Methods 207 patients diagnosed as acute STEMI in Chao-yang Hospital in Beijing from September 2009 to October 2010 and had reveived emergency percutaneous coronary intervention (PCI) within 24 h since the symptoms occurred were included. We detected the plasma NT-proBNP level immediately after emergency PCI with immunofluorescence technic, collected clinical data during hospitalisation, including admission age, Killip classification of cardiac function, left ventricular ejection fraction (LVEF) in cardiac ultrasonography, the number of diseased vessels found by coronary angiography, duration from onset to patency of diseased vessels, and then divided the patients into several subgroups according these data and analysed the difference of NT-proBNP among the subgroups. The major adverse cardiac events (Major Adverse Cardiac Event, MACE) occurred in the next 6 months were also collected. Logistic multivariate regression analysis was used to evaluate whether elevated plasma NT-proBNP levels are related to short-term prognosis of acute STEMI patients.

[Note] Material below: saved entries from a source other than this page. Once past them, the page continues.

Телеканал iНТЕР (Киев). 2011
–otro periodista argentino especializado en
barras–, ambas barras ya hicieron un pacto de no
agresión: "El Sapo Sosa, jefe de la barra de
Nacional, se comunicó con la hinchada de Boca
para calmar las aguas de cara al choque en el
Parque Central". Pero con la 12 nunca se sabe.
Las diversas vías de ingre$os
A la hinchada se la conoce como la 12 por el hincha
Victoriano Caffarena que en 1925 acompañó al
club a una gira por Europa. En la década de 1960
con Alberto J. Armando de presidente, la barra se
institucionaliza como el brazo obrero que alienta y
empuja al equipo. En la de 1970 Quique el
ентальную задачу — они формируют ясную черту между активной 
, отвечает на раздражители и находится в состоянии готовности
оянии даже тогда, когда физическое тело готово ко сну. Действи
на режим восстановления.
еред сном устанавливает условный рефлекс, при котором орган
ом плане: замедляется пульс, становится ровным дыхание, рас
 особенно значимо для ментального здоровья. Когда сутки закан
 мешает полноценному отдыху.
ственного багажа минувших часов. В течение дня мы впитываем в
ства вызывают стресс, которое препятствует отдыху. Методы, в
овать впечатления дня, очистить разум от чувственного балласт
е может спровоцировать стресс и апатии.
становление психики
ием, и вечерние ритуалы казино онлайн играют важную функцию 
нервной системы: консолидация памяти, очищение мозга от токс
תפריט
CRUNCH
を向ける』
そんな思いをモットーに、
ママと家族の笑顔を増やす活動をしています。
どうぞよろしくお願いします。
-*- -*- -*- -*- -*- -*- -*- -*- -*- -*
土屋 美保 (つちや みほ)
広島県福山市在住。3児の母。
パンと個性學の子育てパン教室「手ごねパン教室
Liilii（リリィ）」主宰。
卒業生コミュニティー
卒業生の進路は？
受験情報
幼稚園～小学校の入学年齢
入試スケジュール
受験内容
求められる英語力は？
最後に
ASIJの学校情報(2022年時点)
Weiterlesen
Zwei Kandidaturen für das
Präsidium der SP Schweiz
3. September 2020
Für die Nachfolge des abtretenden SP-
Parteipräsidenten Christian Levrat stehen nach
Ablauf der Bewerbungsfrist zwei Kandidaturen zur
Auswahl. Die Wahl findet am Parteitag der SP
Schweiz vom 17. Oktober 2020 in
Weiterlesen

Results (1) Plasma NT-proBNP level increases with the patients' age increasing (r=0.39, p=0.000); (2) As left ventricular ejection fraction (LVEF) decreases, plasma NT-proBNP level increases (r=−0.29, p=0.000); (3) Plasma NT-proBNP level in subgroup cardiac function Killip III–IV and II are higher than Killip I subgroup (p=0.000, p=0.002), and plasma NT-proBNP levels in subgroup cardiac function Killip III–IV and Killip II have no significant difference; (4) The patent time of infarct related artery in STEMI patients are 0 – <6 h (subgroup A), 6 – <12 h (subgroup B) and 12 – 24 h (subgroup C) respectively, and plasma NT-proBNP level increases as the patency time prolongs (p=0.001, p=0.000 and p=0.000); (5) Logistic multivariate regression analysis shows that NT-proBNP is not an independent risk factor for short-term prognosis in STEMI patients.
Conclusion Plasma NT-proBNP levels in acute STEMI patients who received emergency PCI are related to patients' age, LVEF, Killip classfication of cardiac function, the number of diseased vessels, the patent time of criminal vessels, and 6-month MACE. However, the level of plasma NT-proBNP can not be used as an independent predictor of MACE.